Work task: Please repeat, exactly and with nothing extra, the line containing "enrollment assisters from across the" and every line after it up to the end of the material.

[[ Records shown, beginning ]]

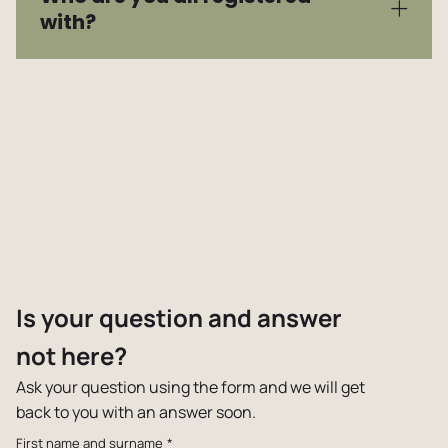
with?
Is your question and answer
not here?
Ask your question using the form and we will get
back to you with an answer soon.
First name and surname
*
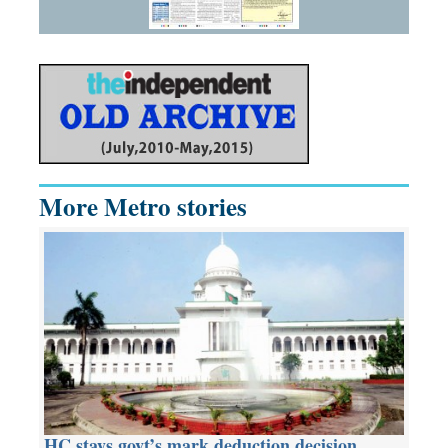
More Metro stories
HC stays govt’s mark deduction decision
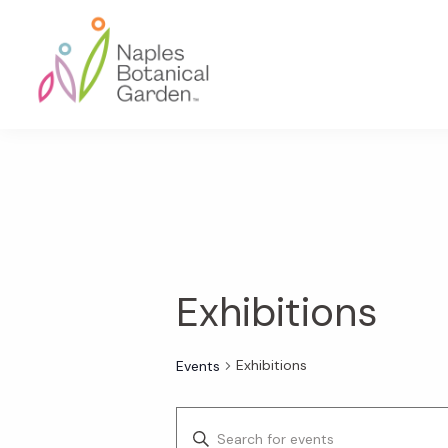
Skip
Skip
Skip
to
to
to
primary
main
footer
navigation
content
Naples
Botanical
Garden
Exhibitions
Exhibitions
Events
E
E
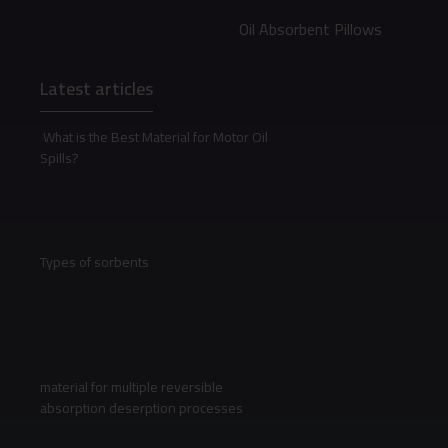
Oil Absorbent Pillows
Latest articles
What is the Best Material for Motor Oil
Spills?
Types of sorbents
material for multiple reversible
absorption deserption processes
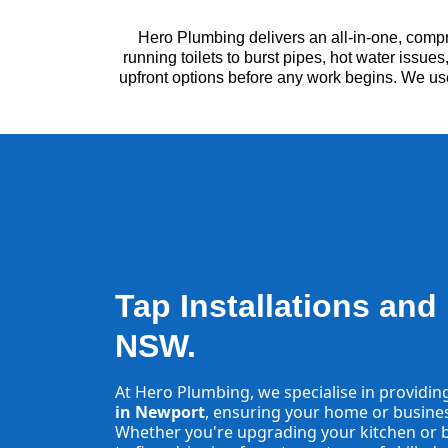
Hero Plumbing delivers an all-in-one, comp
running toilets to burst pipes, hot water issu
upfront options before any work begins. We us
Tap Installations and
NSW.
At Hero Plumbing, we specialise in providin
in Newport
, ensuring your home or business
Whether you're upgrading your kitchen or b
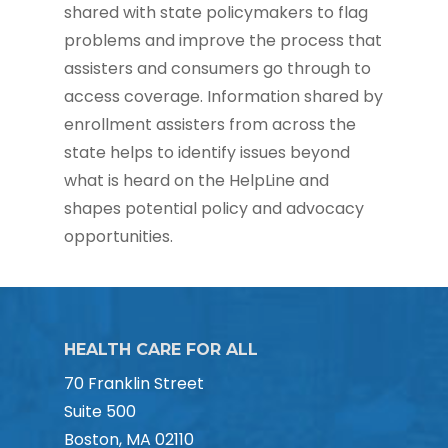
shared with state policymakers to flag
problems and improve the process that
assisters and consumers go through to
access coverage. Information shared by
enrollment assisters from across the
state helps to identify issues beyond
what is heard on the HelpLine and
shapes potential policy and advocacy
opportunities.
HEALTH CARE FOR ALL
70 Franklin Street
Suite 500
Boston, MA 02110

[[ Records shown, end ]]

Reply:
enrollment assisters from across the
state helps to identify issues beyond
what is heard on the HelpLine and
shapes potential policy and advocacy
opportunities.
HEALTH CARE FOR ALL
70 Franklin Street
Suite 500
Boston, MA 02110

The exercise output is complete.